Pedro Augusto Dantas de Moraes1, Yasmine Safraou1, Karolina Krehl2, Tom Meyer1, Akvile Häckel1, Eyk Schellenberger1, Anja Kühl3, Jürgen Braun4, Lynn Jeanette Savic1, Ingolf Sack1, and Jing Guo1
1Radiology, Charité – Universitätsmedizin Berlin, Berlin, Germany, 2Department of Veterinary Medicine, Institute of Animal Welfare, Animal Behavior and Laboratory Animal Science, Freie Universität Berlin, Berlin, Germany, 3iPATH.Berlin, Charité – Universitätsmedizin Berlin, Berlin, Germany, 4Institute of Medical Informatics, Charité – Universitätsmedizin Berlin, Berlin, Germany
Synopsis
Keywords: Preclinical Image Analysis, Elastography, Cancer, HCC
Motivation: The biomechanical interplay between hepatocellular carcinoma (HCC) and the hosting liver is poorly understood.
Goal(s): To characterize the development of HCC and its interactions with the surrounding liver using imaging-based biophysical properties.
Approach: We investigated longitudinally HCC and the host liver in an orthotopic mouse model using MR elastography (MRE) and diffusion-weighted imaging (DWI).
Results: During tumor development, the host liver became softer with reduced viscosity and restricted water diffusivity while HCC became stiffer, less viscous and restricted water diffusivity.
Impact: Preclinical MRE is a useful tool to study biomechanical properties of tumors and the tumor
environment. In a mouse model of hepatocellular carcinoma, we showed for the
first time how liver tumors shape their biomechanical niche in the hosting
liver.
Introduction
Hepatocellular
carcinoma (HCC) is the sixth most common cancer worldwide and the third leading
cause of cancer-related deaths1,2. Our understanding of the complexity
of HCC has progressed over the years with a current focus on the intricate interplay
between the tumor and the tumor hosting liver. These interactions yield important
changes in tissue composition and structure, which could be non-invasively
examined with multiparametric imaging (mp-MRI) and multifrequency MR
elastography (MRE). MRE quantifies the mechanical properties of soft tissues in
vivo, such as shear wave speed (SWS in m/s) surrogating stiffness, and
penetration rate (PR in m/s) representing inverse viscosity3.

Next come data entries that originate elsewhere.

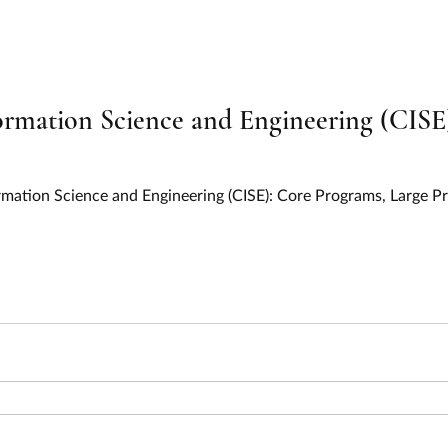
on and Relief
Education
Electric Vehicles
EV Chargi
y
Environment
Food and Nutrition
Health
Hous
mation Science and Engineering (CISE)
ervices
Information and Statistics
Infrastructure
IIJA
mation Science and Engineering (CISE): Core Programs, Large P
l Resources
Oceans, Lakes, and Rivers
Parks and Recreati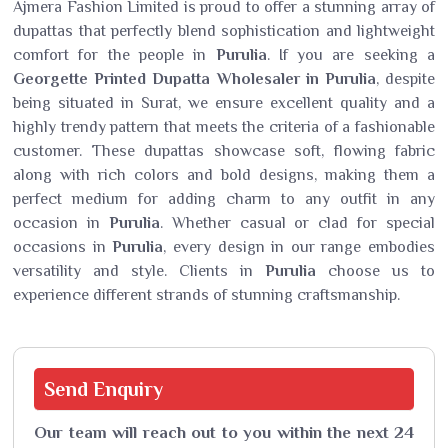
Ajmera Fashion Limited is proud to offer a stunning array of
dupattas that perfectly blend sophistication and lightweight
comfort for the people in
Purulia
. If you are seeking a
Georgette Printed Dupatta Wholesaler in Purulia
, despite
being situated in Surat, we ensure excellent quality and a
highly trendy pattern that meets the criteria of a fashionable
customer. These dupattas showcase soft, flowing fabric
along with rich colors and bold designs, making them a
perfect medium for adding charm to any outfit in any
occasion in
Purulia
. Whether casual or clad for special
occasions in
Purulia
, every design in our range embodies
versatility and style. Clients in
Purulia
choose us to
experience different strands of stunning craftsmanship.
Send
Enquiry
Our team will reach out to you within the next 24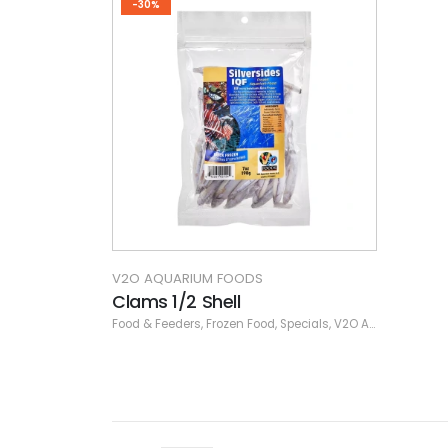
-30%
V2O AQUARIUM FOODS
Clams 1/2 Shell
Food & Feeders
,
Frozen Food
,
Specials
,
V2O Aquarium Foods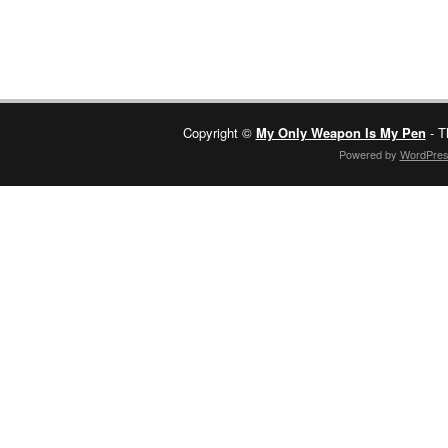
Copyright ©
My Only Weapon Is My Pen
- T
Powered by
WordPre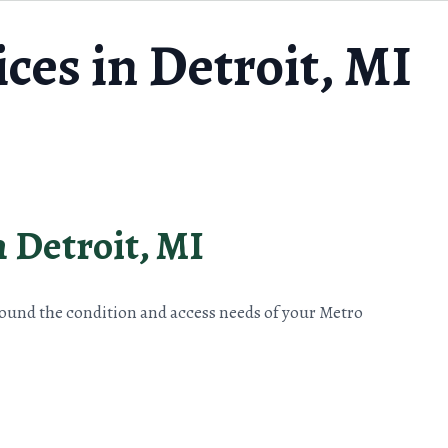
ces in Detroit, MI
n Detroit, MI
round the condition and access needs of your Metro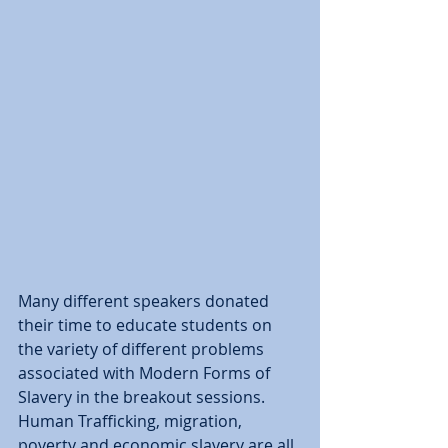
Many different speakers donated 
their time to educate students on 
the variety of different problems 
associated with Modern Forms of 
Slavery in the breakout sessions.  
Human Trafficking, migration, 
poverty and economic slavery are all 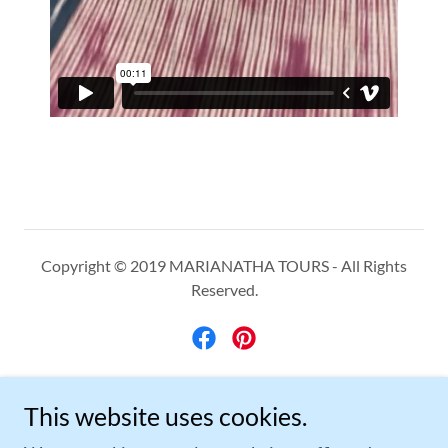
Copyright © 2019 MARIANATHA TOURS - All Rights
Reserved.
Powered by
This website uses cookies.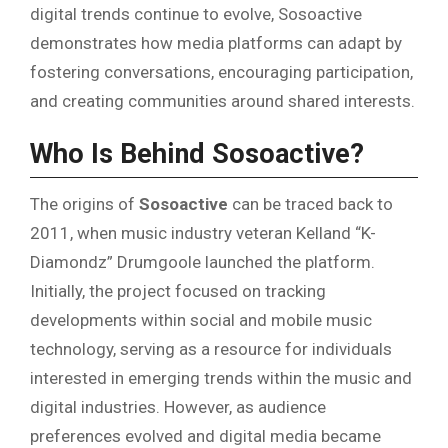
digital trends continue to evolve, Sosoactive
demonstrates how media platforms can adapt by
fostering conversations, encouraging participation,
and creating communities around shared interests.
Who Is Behind Sosoactive?
The origins of
Sosoactive
can be traced back to
2011, when music industry veteran Kelland “K-
Diamondz” Drumgoole launched the platform.
Initially, the project focused on tracking
developments within social and mobile music
technology, serving as a resource for individuals
interested in emerging trends within the music and
digital industries. However, as audience
preferences evolved and digital media became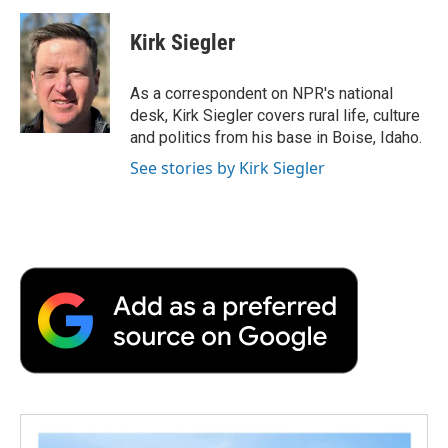
c
i
n
a
i
e
t
k
i
p
Kirk Siegler
b
t
e
l
b
o
e
d
o
o
r
I
a
As a correspondent on NPR's national
k
n
r
desk, Kirk Siegler covers rural life, culture
d
and politics from his base in Boise, Idaho.
See stories by Kirk Siegler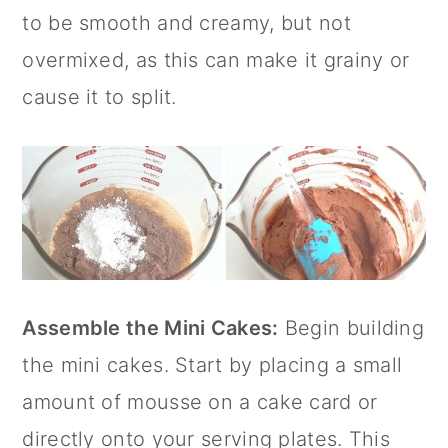
to be smooth and creamy, but not
overmixed, as this can make it grainy or
cause it to split.
Assemble the Mini Cakes:
Begin building
the mini cakes. Start by placing a small
amount of mousse on a cake card or
directly onto your serving plates. This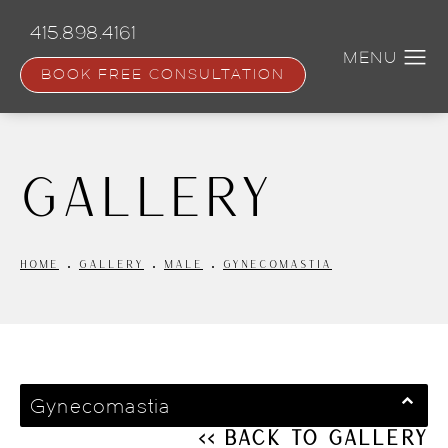
Skip
to
415.898.4161
main
content
BOOK FREE CONSULTATION
Gallery
HOME
GALLERY
MALE
GYNECOMASTIA
Gynecomastia
<< Back to Gallery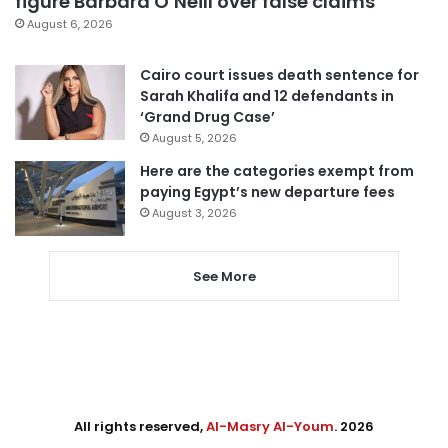
figure Barbara O’Neill over false claims
August 6, 2026
Cairo court issues death sentence for
Sarah Khalifa and 12 defendants in
‘Grand Drug Case’
August 5, 2026
Here are the categories exempt from
paying Egypt’s new departure fees
August 3, 2026
See More
All rights reserved,
Al-Masry Al-Youm
. 2026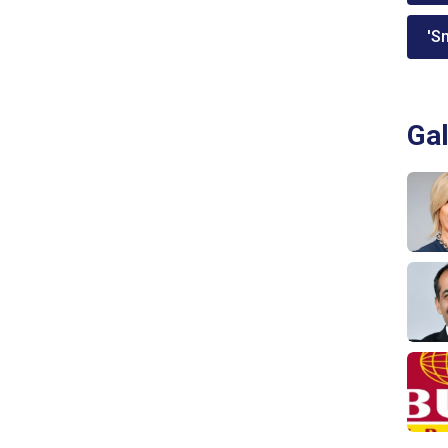
'Sm
Gal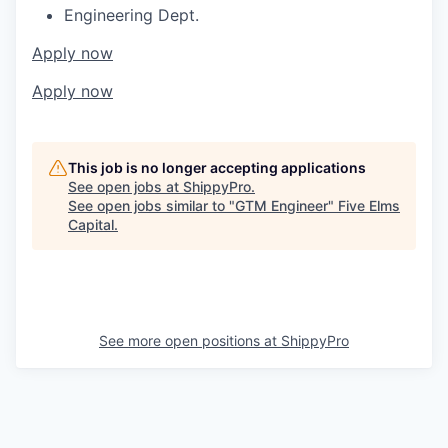
Engineering Dept.
Apply now
Apply now
This job is no longer accepting applications
See open jobs at
ShippyPro
.
See open jobs similar to "
GTM Engineer
"
Five Elms
Capital
.
See more open positions at
ShippyPro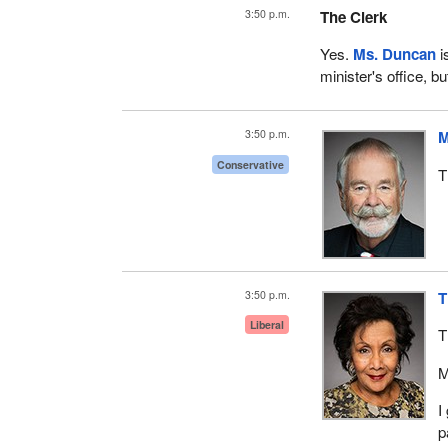
3:50 p.m.
The Clerk
Yes.
Ms. Duncan
i
minister's office, bu
3:50 p.m.
M
Conservative
T
3:50 p.m.
T
Liberal
T
M
I
p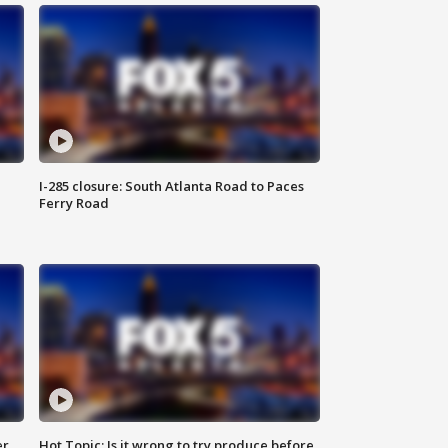
I-285 closure: South Atlanta Road to Paces
Ferry Road
er
Hot Topic: Is it wrong to try produce before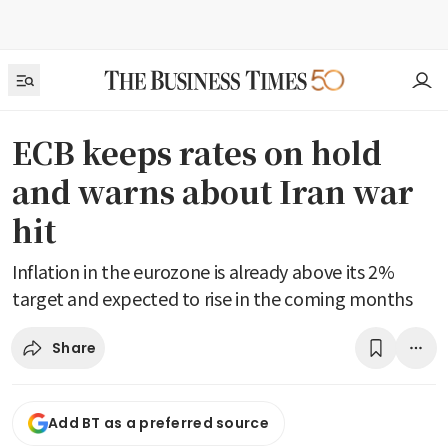
ECB keeps rates on hold
and warns about Iran war
hit
Inflation in the eurozone is already above its 2%
target and expected to rise in the coming months
Share
Add BT as a preferred source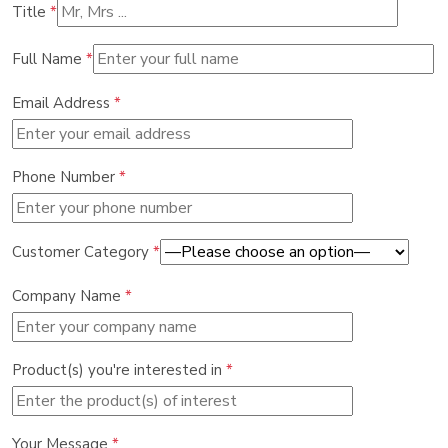
Title
*
Full Name
*
Email Address
*
Phone Number
*
Customer Category
*
Company Name
*
Product(s) you're interested in
*
Your Message
*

Although MRE has demonstrated its potential in the characterization of tumors
in different organs including the liver4-8, only a few studies have
taken the host liver into account by investigating hepatic biomechanical
changes during cancer progression9. Therefore, we used a syngeneic
orthotopic HCC mouse model10 to investigate the changes in the biomechanical
properties and apparent diffusion coefficient (ADC) in tumor and host liver by
MRE and mp-MRI.Methods
Fourteen
adult female BALB/c mice underwent surgical implantation of mouse HCC cells
(BNL 1ME A.7R.1 - TIB-75)10,11 directly into the liver. Imaging
scans were conducted one week before the implantation (baseline), then at two
(2w), four (4w), five- or six-weeks (5/6w) post-surgery. Measurements were
conducted in a 3T clinical MRI scanner (Magnetom Lumina, Siemens, Germany).
Twenty-one axial T2w images with a resolution of 0.25x0.25x1.2 mm³
(TR=2500 ms, TE=77 ms) were acquired. Multifrequency MRE was performed using
a single-shot spin-echo echo-planar sequence with eight wave dynamics. Twenty-one
1.2-mm-thick slices with a resolution of 1.0 x 1.0 mm were acquired. Shear
waves of 300, 400 and 500 Hz were induced in the liver using a custom-made
setup with two-coupled piezo-actuators (Figure 1). Eleven axial DWI slices
(resolution: 0.8 x 0.8 x 2.0 mm³) were acquired using four b-values
(0/50/400/800 s/mm²). MRE data were processed using wave-number based inversion
algorithm (k-MDEV) which provided maps of SWS and PR3 (Figure 2). MRE magnitude
and DWI images were interpolated using rigid registration to T2w images as
reference. For both MRE and DWI, regions of interest (ROIs) were manually
delineated using ITK-SNAP12. Histopathology was conducted for both
liver and tumor. Results
At 5/6w, tumors
were clearly visible in all 14 mice. The average tumor volume was 1.2±0.9 cm3.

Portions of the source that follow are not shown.